- Coat-of-arms of Ibelin.

constable of Cyprus
- Predecessor: Guy, constable of Cyprus
- Successor: Balian, lord of Arsuf
- Born: c. 1245
- Died: 1286/1287
- Noble family: House of Ibelin
- Father: Guy, constable of Cyprus
- Mother: Phillipa, daughter of Aimery Berlais

= Baldwin of Ibelin, bailli of Jerusalem =

Baldwin of Ibelin (born c. 1245; died 1286/1287) was a nobleman of the Kingdom of Cyprus. A member of the House of Ibelin, he was a son of Guy, constable of Cyprus, and a brother of Queen Isabella. He was thus the maternal uncle of King Henry II of Cyprus, whom he served as constable of Cyprus.

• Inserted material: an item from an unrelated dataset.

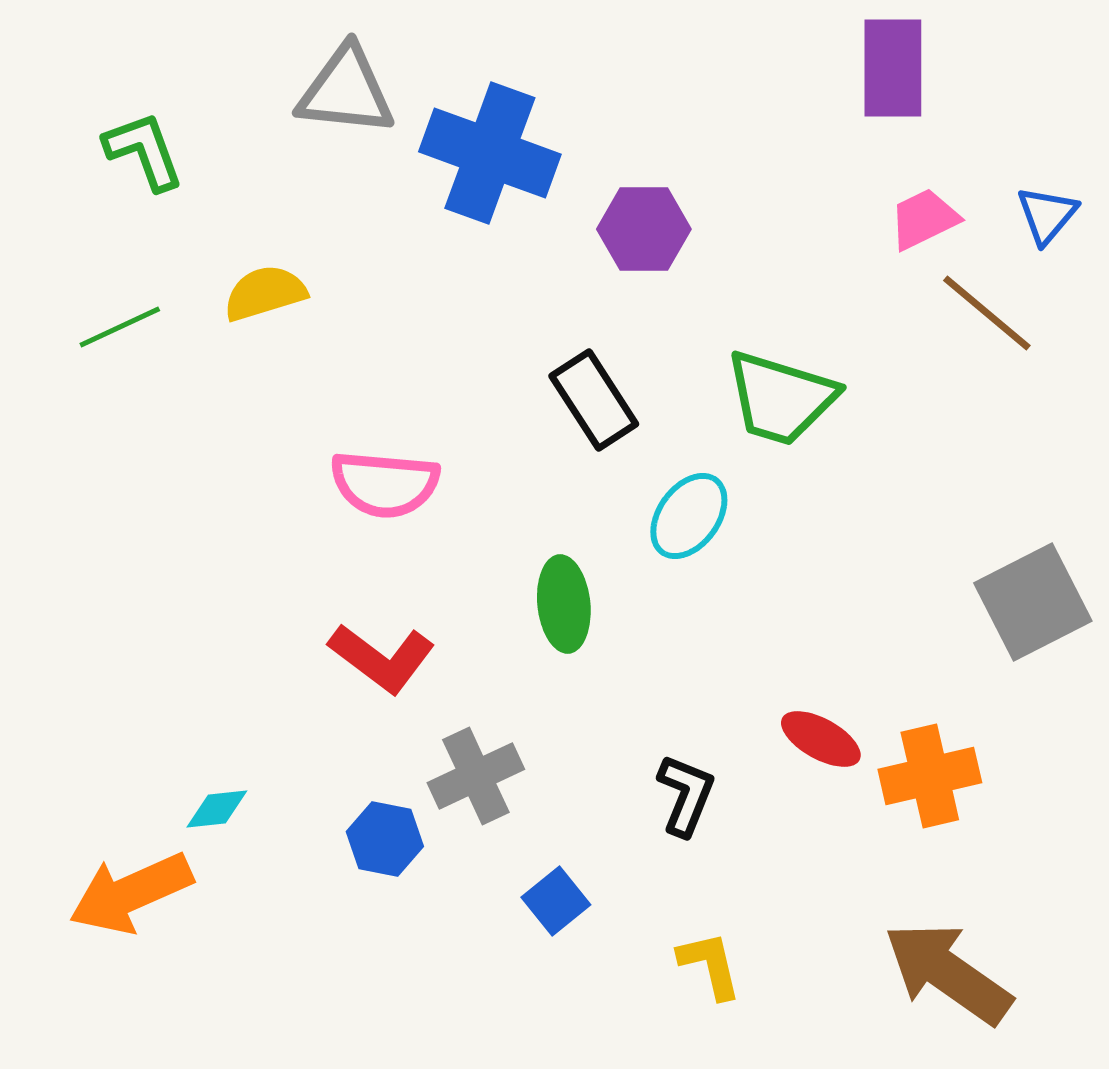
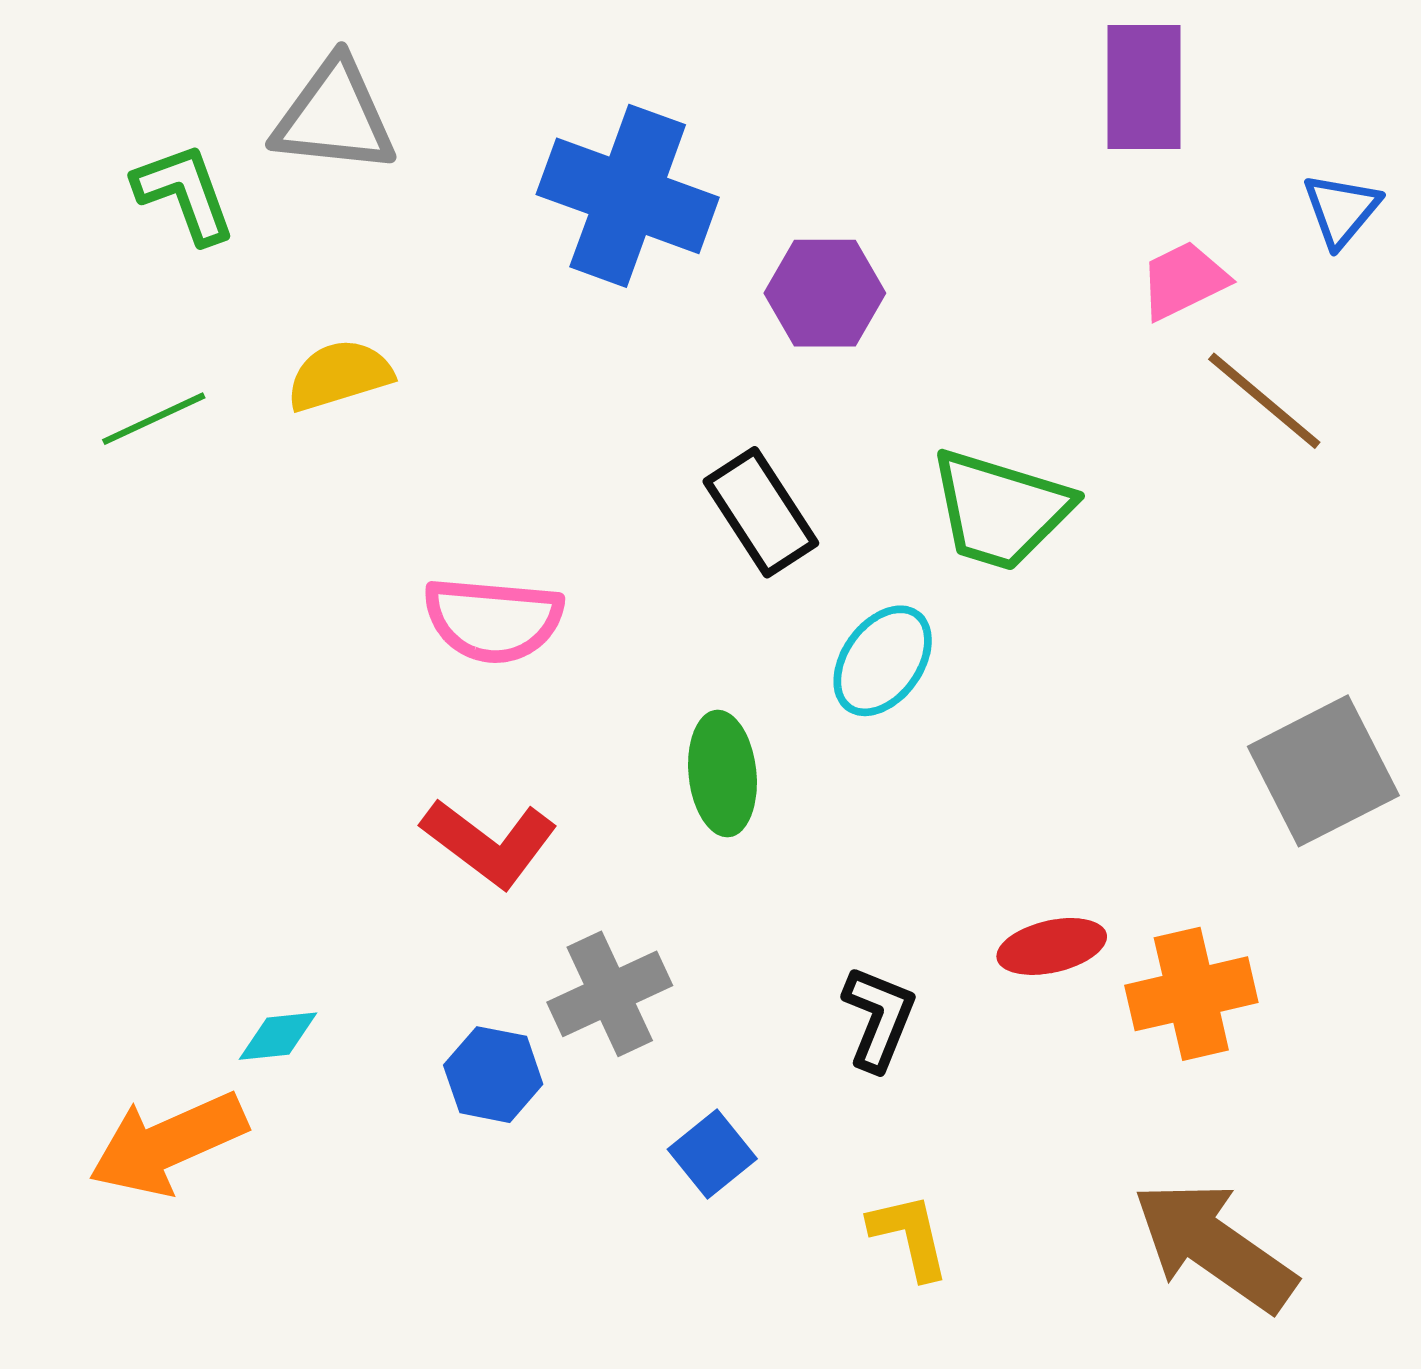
gray triangle: (346, 91) -> (334, 116), moved
blue triangle: (1047, 215) -> (1341, 210), moved
red ellipse: (821, 739) -> (1052, 946), turned -42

In 1277, Nicholas Aleman, lord of Caesarea, murdered Baldwin's brother John in a feud. In revenge, Baldwin, by then already constable, killed Nicholas, who happened to be married to a distant cousin, Isabella, daughter of John II of Beirut.

On 24 June 1286, the teen-aged Henry II sailed to claim the Kingdom of Jerusalem. (Note: The kingdom at this stage comprised little more than the royal city of Acre, the Templar lordship of Athlit and Sidon, and the secular lordships of Tyre and Beirut.) The fleet and Henry's knights were under the command of Baldwin. Henry was crowned as King of Jerusalem at Tyre in August and then moved on to Acre. He returned to Cyprus in November, but Baldwin stayed behind as the royal bailiff. (Note: According to the Templar of Tyre, the Chronicle of Amadi and Florio Bustron, Baldwin was the bailiff of Jerusalem who stayed behind. According to Marino Sanudo, it was his brother, Philip of Ibelin. Sanudo is probably mistaken.) He was dead by January 1287, when Henry II endowed masses for his soul in the Cathedral of the Holy Wisdom, Nicosia.